- Cover art of Europa Universalis III
- Developer: Paradox Development Studio
- Publisher: Paradox Interactive
- Producer: Johan Andersson
- Designer: Johan Andersson
- Programmer: Adam Skoglund
- Artist: Marcus Edström
- Composer: Andreas Waldetoft
- Series: Europa Universalis
- Engine: Clausewitz Engine
- Platforms: Microsoft Windows, Mac OS X
- Release: WindowsNA: 23 January 2007; EU: 26 January 2007; OS XWW: 2 November 2007;
- Genres: Grand strategy
- Modes: Single-player, multiplayer

= Europa Universalis III =

2007 grand strategy video game

Europa Universalis III is a grand strategy video game developed by Paradox Development Studio and published by Paradox Interactive. The game was released for Microsoft Windows in January 2007, and was later ported to Mac OS X by Virtual Programming in November 2007.

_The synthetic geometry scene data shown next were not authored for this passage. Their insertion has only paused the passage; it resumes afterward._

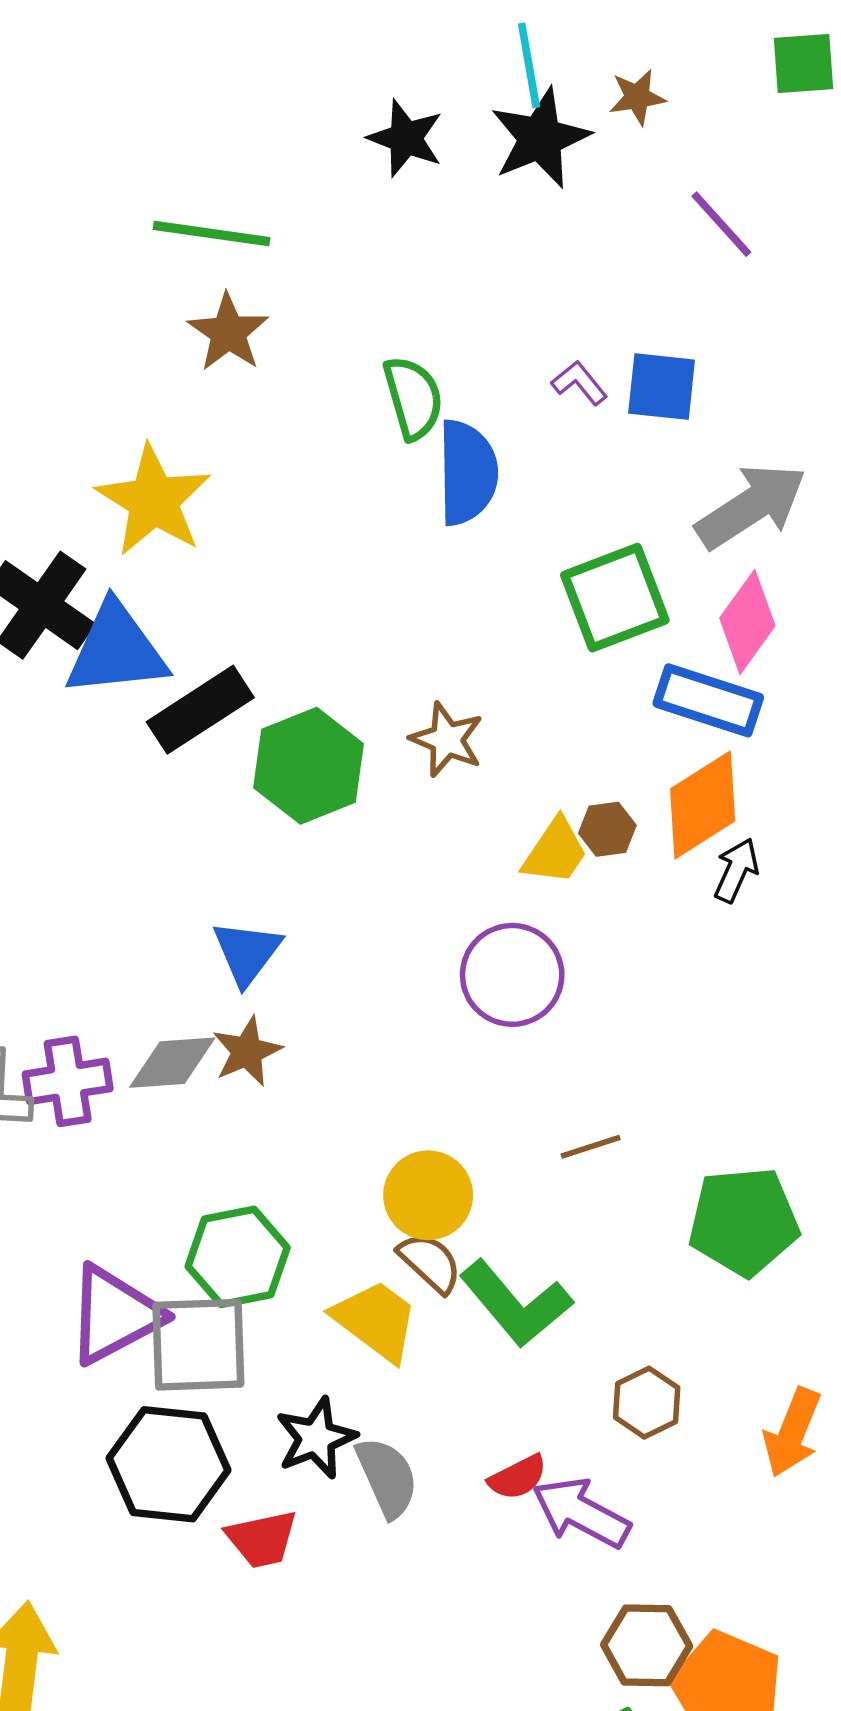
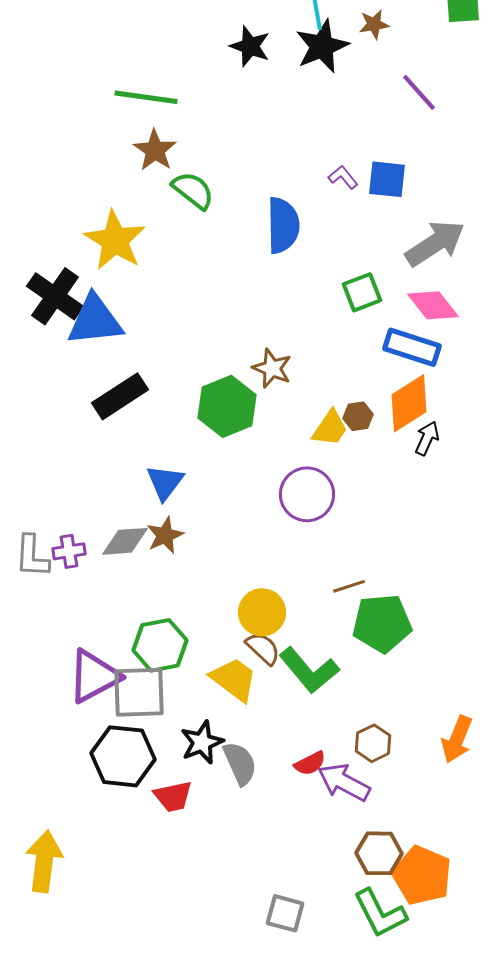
green semicircle: (413, 398) -> (193, 190), moved, turned -36
green square: (615, 598) -> (362, 292), size x0.7
pink diamond: (747, 622) -> (433, 305), turned -74
black rectangle: (200, 710) -> (120, 396), moved
green hexagon: (309, 766) -> (227, 406), moved
purple cross: (68, 1081) -> (69, 551), size x0.7
green pentagon: (744, 1221) -> (382, 623), moved
brown hexagon: (647, 1403) -> (373, 743), moved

The player controls a nation and handles matters concerning war, diplomacy, trade, and economy. The game starts in 1453, right after the fall of Constantinople, and continues to 1789, just past the beginning of the French Revolution. The expansion Napoleon's Ambition extends the end game year forward to 1821, whereas the expansion In Nomine moves the starting year back to 1399. Europa Universalis III was the first to use Paradox's new 3D engine, Clausewitz Engine, that required user systems to meet the Pixel Shader 2.0 specification. The map has 1,700 land and sea provinces encompassing most of the world, with 250 playable historical nations.

==Gameplay==

Players begin the game by choosing what date they would like to start their campaign and which country they would like to play as. Forms of government include various kingdoms, republics, theocracies, and tribal governments. Players can influence a nation's society and values by adjusting "sliders" such as free trade and mercantilism, and may hire court advisors such as Wolfgang Amadeus Mozart. As the game advances, players can pick "national ideas" such as liberté, égalité, fraternité, which give specialized bonuses.

The game has over 300 playable countries, including giants like Ming China, regional powers like Bohemia and Kazan, and smaller nations like the Maldives. There are no formal victory conditions in the game. The world map includes some 1,700 provinces and sea zones. Many provinces in the Americas, Africa, and Oceania are not owned by any country, allowing for colonization.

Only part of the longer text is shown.